# EXERCISE AIM:
Word for word, repeat the data; no picture should appear in the result.

*** Block opens ***

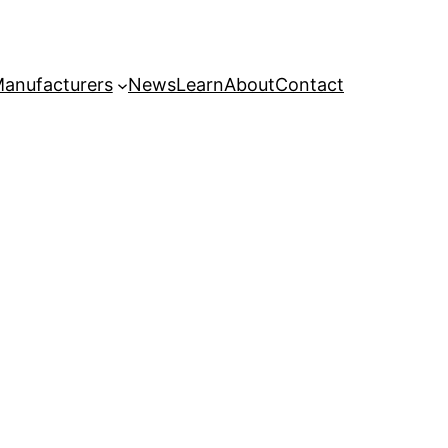
anufacturers
News
Learn
About
Contact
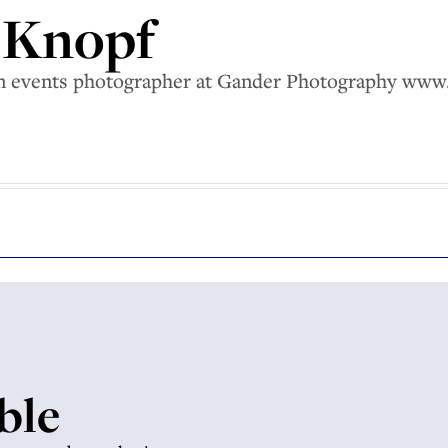
n Knopf
 an events photographer at Gander Photography ww
able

*** Block closes ***

# COMPLETED EXERCISE:
anufacturers
News
Learn
About
Contact
n Knopf
 an events photographer at Gander Photography ww
able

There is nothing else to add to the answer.